Lyra’s eyes opened fully.

Necrotize was right there, that same smile still settled on his face, unhurried and unreadable. It took her a moment to process anything at all, and when she did, she moved immediately, putting distance between them. Her hand went to her chest instinctively. 𝚏𝗿𝗲𝐞𝚠𝕖𝐛𝗻𝗼𝐯𝕖𝚕.𝚌𝗼𝗺

No wound. No pain. Only her uniform, torn open at the centre, the fabric split wide enough that the skin beneath showed through.

She raised her eyes back to him.

Sweat was running down her face. Her entire body felt hollow, scraped clean of every last reserve of strength she had.

What... what just happened to me.

And then the image returned, uninvited and merciless. His hand, driving through her chest. The sensation of her heart being crushed in his fist. A physical pain, yes. But what moved through her now wasn’t physical at all. It was the specific, particular pain of betrayal. Of trust extended and destroyed in the same motion.

She had trusted him.

Lyra looked at him, and her gaze sharpened into something she had never turned on another person in her life. Her eyes burned with it. Then the weight behind them became too much to hold, and they filled, slowly at first, then steadily, tears running down without permission. She bit down against it. Her jaw tightened.

"Why." Her voice came out fractured but direct. "Why did you do that to me. I gave you everything. My complete trust. I gave it all to you."

No formality. No titles. No thought given to who was sitting across from her or what he was capable of. She faced him without any of it.

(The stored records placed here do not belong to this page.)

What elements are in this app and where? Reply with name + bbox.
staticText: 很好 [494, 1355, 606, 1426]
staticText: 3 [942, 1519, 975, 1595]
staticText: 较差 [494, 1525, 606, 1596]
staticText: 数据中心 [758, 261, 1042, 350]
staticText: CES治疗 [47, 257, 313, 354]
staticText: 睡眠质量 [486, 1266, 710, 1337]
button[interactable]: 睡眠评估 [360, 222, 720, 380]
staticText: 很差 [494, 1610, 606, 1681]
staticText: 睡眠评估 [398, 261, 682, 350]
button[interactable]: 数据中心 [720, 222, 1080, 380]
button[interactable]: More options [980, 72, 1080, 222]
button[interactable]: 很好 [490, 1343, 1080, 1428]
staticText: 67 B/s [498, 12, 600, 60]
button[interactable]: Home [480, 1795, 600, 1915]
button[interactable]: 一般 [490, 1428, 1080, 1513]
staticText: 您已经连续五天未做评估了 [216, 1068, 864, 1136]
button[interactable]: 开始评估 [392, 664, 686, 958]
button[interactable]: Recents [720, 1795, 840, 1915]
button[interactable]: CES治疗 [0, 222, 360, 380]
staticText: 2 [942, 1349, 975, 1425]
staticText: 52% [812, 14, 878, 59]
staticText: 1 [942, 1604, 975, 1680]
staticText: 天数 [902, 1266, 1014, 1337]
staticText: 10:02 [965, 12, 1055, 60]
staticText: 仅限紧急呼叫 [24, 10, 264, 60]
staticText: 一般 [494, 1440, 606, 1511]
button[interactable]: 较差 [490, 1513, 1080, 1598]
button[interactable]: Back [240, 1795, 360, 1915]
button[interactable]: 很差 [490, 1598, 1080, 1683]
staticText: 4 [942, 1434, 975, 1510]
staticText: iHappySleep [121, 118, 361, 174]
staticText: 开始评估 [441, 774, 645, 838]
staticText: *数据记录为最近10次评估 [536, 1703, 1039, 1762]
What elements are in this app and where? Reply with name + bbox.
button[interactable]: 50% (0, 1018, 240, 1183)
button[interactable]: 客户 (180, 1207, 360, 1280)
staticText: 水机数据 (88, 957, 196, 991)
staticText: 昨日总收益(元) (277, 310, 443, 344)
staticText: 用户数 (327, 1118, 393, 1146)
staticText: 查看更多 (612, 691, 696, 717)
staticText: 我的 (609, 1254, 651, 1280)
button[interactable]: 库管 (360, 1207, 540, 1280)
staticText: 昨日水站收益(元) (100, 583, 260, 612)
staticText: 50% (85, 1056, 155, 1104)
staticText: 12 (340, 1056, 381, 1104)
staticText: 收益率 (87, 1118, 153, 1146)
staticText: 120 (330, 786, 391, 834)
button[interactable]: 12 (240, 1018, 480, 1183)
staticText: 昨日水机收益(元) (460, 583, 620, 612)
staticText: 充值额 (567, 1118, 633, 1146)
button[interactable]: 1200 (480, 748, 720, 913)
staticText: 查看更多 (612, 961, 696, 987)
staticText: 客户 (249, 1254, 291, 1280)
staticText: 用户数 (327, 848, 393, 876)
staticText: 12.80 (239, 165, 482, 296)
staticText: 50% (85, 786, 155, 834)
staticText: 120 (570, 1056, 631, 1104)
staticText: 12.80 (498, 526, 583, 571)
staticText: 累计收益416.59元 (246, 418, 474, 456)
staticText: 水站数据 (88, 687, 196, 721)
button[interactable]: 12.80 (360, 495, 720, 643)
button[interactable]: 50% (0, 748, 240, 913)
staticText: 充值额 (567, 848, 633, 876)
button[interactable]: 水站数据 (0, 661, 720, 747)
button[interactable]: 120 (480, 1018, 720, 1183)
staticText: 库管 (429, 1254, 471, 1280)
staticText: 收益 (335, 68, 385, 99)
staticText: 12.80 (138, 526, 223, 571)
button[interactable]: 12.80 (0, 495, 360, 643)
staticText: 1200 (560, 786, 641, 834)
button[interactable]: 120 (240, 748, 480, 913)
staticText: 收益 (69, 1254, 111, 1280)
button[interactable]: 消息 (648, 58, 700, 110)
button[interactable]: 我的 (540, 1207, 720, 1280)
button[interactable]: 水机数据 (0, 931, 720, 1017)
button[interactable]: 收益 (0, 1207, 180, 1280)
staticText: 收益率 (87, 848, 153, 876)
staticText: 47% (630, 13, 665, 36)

Necrotize looked at her, kneeling on the ground, tears streaming, something that looked very much like hatred moving through her eyes when they landed on him. He had known this was coming. It was the only natural response. He didn’t look away from it.

He rose from the bench and began walking toward her. Slow, measured steps.

Lyra saw him coming. Every instinct she had screamed at her to get up and run, to put as much distance between herself and him as her legs would carry her. But her body had nothing left. She couldn’t find the strength. She couldn’t even feel her feet properly. Her entire body had gone cold.

He reached her and stopped. Then he extended one hand toward her.

Lyra closed her eyes.

He’s going to kill me again.

She braced for it, the chest, the heart, or perhaps something worse this time. Something final.

What she felt instead was warmth.

His hand settled gently on top of her head. And then he was stroking her hair, quietly, without ceremony, the way you might comfort something small and frightened without wanting to draw attention to either the fear or the comfort.

A warmth moved through her that had nothing to do with temperature. The pain in her chest, the betrayal of it, the ache of it, receded. Her body, which had gone entirely cold, returned to itself somewhere within that warmth. Even the hatred in her eyes softened, though she couldn’t have explained why.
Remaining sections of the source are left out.